Far from perfect with all kinds of caveats, and desperately needing work globally, but to me, better than just letting things go free while laws are passed and rights granted or denied.

[–] pivot_root@lemmy.world 4 points 1 day ago* (last edited 1 day ago) (1 children)

Digital media is protected by copyright law, yeah. I'm not arguing it isn't protected at all, I'm just saying the "piracy is theft" argument often used to claim that piracy is a crime is complete garbage that doesn't hold up to scrutiny.

The "it's a copyright violation" argument is actually applicable, though. When creating a digital copy without the rightsholder's permission, an individual is creating an unauthorized copy and violating the creator's copyrights.

How that's applied legally and who bears the responsibility is where it gets interesting. It depends a lot on each country's own copyright laws, but generally, making something available for others to download is unambiguously illegal as unauthorized distribution of a copyrighted work.

Downloading that copy is more of a gray area. Is the downloader making a copy by downloading it? What if they don't save it, and instead just consume it like with streaming. Or is it a copy just by the mere act of saving data capable of creating a like-for-like representation of the original? What if that copy isn't a perfect copy, but degraded through multiple lossy re-compressions and only resembles the original?

In my original comment, I added the "(downloading)" as a bit of a nod to this whole argument. Uploading is unambiguously a violation in some form, but piracy in the form of streaming is a gray area that isn't actually illegal in a lot of places.

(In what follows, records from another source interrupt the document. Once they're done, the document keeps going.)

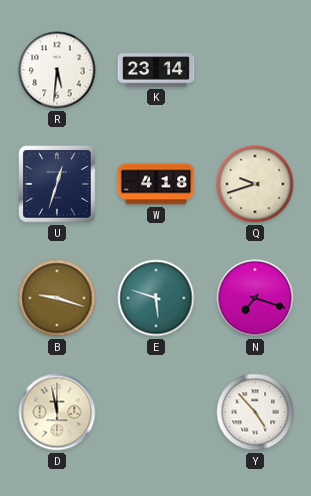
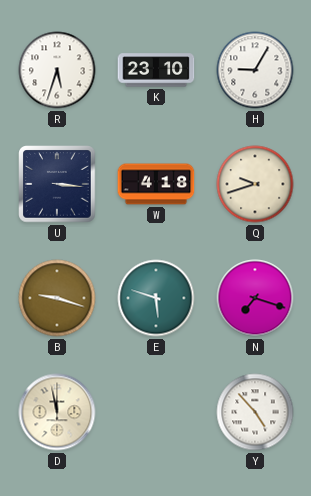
R: 5:31 -> 5:33
K: 23:14 -> 23:10
H: none -> 9:05
U: 12:33 -> 3:16
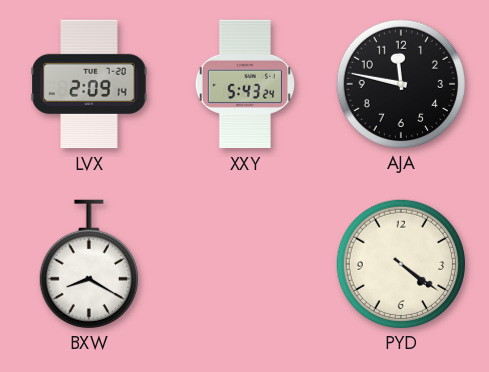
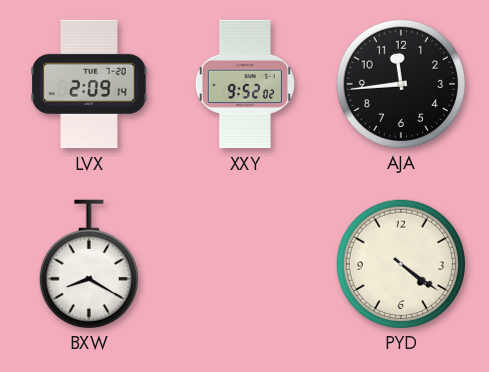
XXY: 5:43 -> 9:52
AJA: 11:47 -> 11:44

Haha helps not viewing it dead tired. Totally see where you were coming from there. It is an interesting point to make, especially given most view the need for IP protection for an individual or firm to extend only within reach of that party. Some are often enforced where common overlap occurs, like I could build surfboards under the name Tide and the soap people can't do jack.

Yet, books long out of circulation and print are still given full protection. If copyright technically allows home movie showing to extend to streaming, why isn't allowing home vcr recordings of tv movie broadcasts extended to downloading online streams given the actual method of data transfer is indistinguishablen from just watching it.

Shame that general priorities in law and policy are uh, what they are, I honestly would've loved seeing this stuff explored in the courts more, over just giving priority interest to corporations lol.

[–] gegil@sopuli.xyz 1 points 23 hours ago

In my country piracy is technically illegal, but nobody cares and it isnt enforced. I remember earlier this year, government banned some piracy websites not because of piracy, but because they were hosting illegal media. The rest of local and well known piracy sites still freely available for everyone.

Exactly, and I can't even afford to buy everything I want. They were never going to get my money anyway. So it's not a lost sale for them at all, their argument for that is 100% BS.